Echocardiogram (Echo):
An imaging procedure that creates a moving picture outline of the heart’s valves and chambers using high-frequency sound waves that come from a hand held wand placed on your chest or passed down your throat. Echo is often combined with Doppler ultrasound and color Doppler to evaluate blood flow across the heart’s valves. Doppler senses the speed of sound and can pick up abnormal leakage or blockage of valves.

Exercise Stress Echocardiogram (Stress Echo):
A procedure that combines echocardiography with exercise to evaluate the heart’s function at rest with exertion.

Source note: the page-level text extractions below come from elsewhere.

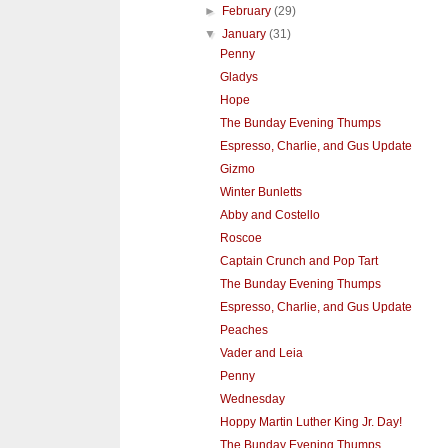
►
February
(29)
▼
January
(31)
Penny
Gladys
Hope
The Bunday Evening Thumps
Espresso, Charlie, and Gus Update
Gizmo
Winter Bunletts
Abby and Costello
Roscoe
Captain Crunch and Pop Tart
The Bunday Evening Thumps
Espresso, Charlie, and Gus Update
Peaches
Vader and Leia
Penny
Wednesday
Hoppy Martin Luther King Jr. Day!
The Bunday Evening Thumps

Echocardiography is an imaging procedure that creates a picture of the heart’s movement, valves and chambers using high-frequency sound waves that come from a hand held wand placed on your chest. Echo is often combined with Doppler ultrasound and color Doppler to evaluate blood flow across the heart’s valves.

Transesophageal Echocardiogram (TEE):
An invasive imaging procedure that creates a picture of the heart’s movement, valves and chambers using high-frequency sound waves that come from a small transducer passed down your throat. TEE provides clear images of the heart’s movement because the transducer is close to the heart and limits interference with air in the lungs. Echo is often combined with Doppler ultrasound and color Doppler to evaluate blood flow across the heart’s valves.

Carotid Doppler:
This Doppler ultrasound test uses reflected sound waves to evaluate blood as it flows through the carotid artery. It can show blocked or reduced blood flow in the arteries of the neck that could cause a stroke. During duplex Doppler ultrasound, a handheld instrument (transducer) is passed lightly over the skin above the carotid artery. The transducer sends and receives sound waves that are amplified through a microphone. Information from the reflected sound waves can be processed by a computer to provide graphs or pictures that represent the flow of blood through the blood vessels.